Saturday, January 27, 2018

Review: Lullaby Road by James Anderson





Synopsis:

A trucker sets out to protect an abandoned child in the Utah desert...Winter has come to Route 117, a remote road through the high desert of Utah trafficked only by eccentrics, fugitives, and those looking to escape the world. Local truck driver Ben Jones, still in mourning over a heartbreaking loss, is just trying to get through another season of treacherous roads and sudden snowfall without an accident. But then he finds a mute Hispanic child who has been abandoned at a seedy truck stop along his route, far from civilization and bearing a note that simply reads "Please Ben. Watch my son. His name is Juan" And then at the bottom, a few more hastily scribbled words. "Bad Trouble. Tell no one.." Despite deep misgivings, and without any hint of who this child is or the grave danger he's facing, Ben takes the child with him in his truck and sets out into an environment that is as dangerous as it is beautiful and silent. From that moment forward, nothing will ever be the same. Not for Ben. Not for the child. And not for anyone along the seemingly empty stretch of road known as Route 117.





My Review:

I haven’t had the pleasure of reading the previous book in this series but now I want to. The writing is outstanding, the characters unforgettable. This book made me want to keep reading. I love Ben Jones’s character. For someone who has suffered such great personal losses, he perseveres, and he remains true to himself. I need to read the first book, and I really hope there is a third! 

I received this book from Blogging For Books in exchange for an honest review. 


About the Author


James Anderson



James Anderson is an American novelist, short story writer, and poet. He was born in Seattle, Washington and grew up in the Pacific Northwest and is a graduate of Reed College, where he received his BA in American Studies. His undergraduate thesis was the first critical work done on the Beat Poet Lew Welch. Anderson attended Pine Manor College in Boston, Massachusetts where he received his MFA in Creative Writing. 

The Never-Open Desert Diner is his first novel. Over the years his short fiction, poetry, essays, and reviews have appeared in many magazines, including The Bloomsbury Review, New Letters, Solstice Magazine, Northwest Review, Southern Humanities Review and others. His first publication, at age nineteen, was the poem 'Running It Down' in Poetry Northwest.

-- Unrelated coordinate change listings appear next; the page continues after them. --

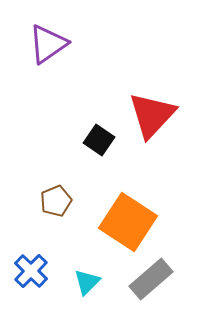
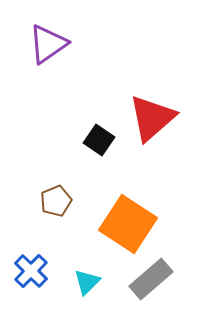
red triangle: moved 3 px down; rotated 6 degrees clockwise
orange square: moved 2 px down
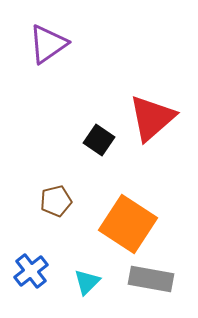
brown pentagon: rotated 8 degrees clockwise
blue cross: rotated 8 degrees clockwise
gray rectangle: rotated 51 degrees clockwise
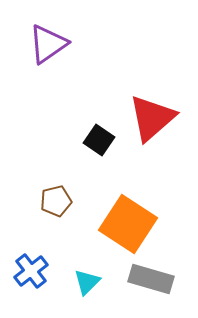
gray rectangle: rotated 6 degrees clockwise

From 1975-1991 Anderson was the publisher and Editor-in-Chief of Breitenbush Books, publishers of general interest nonfiction, fiction, and creative nonfiction. Breitenbush received several awards for its titles, including three Western States Book Awards, juried by, among others, Robert Penn Warren, N. Scott Momaday, Elizabeth Hardwick, Jorie Graham, Jonathan Galassi, Denise Levertov, and Carolyn Kizer. Authors published included Mary Barnard, Naomi Shihab Nye, Bruce Berger, Clyde Rice, Gary Miranda, Peter Sears, David Shetzline, Michael Simms, John Stoltenberg, and Sam Hamill.

He currently divides his time between Colorado and Oregon.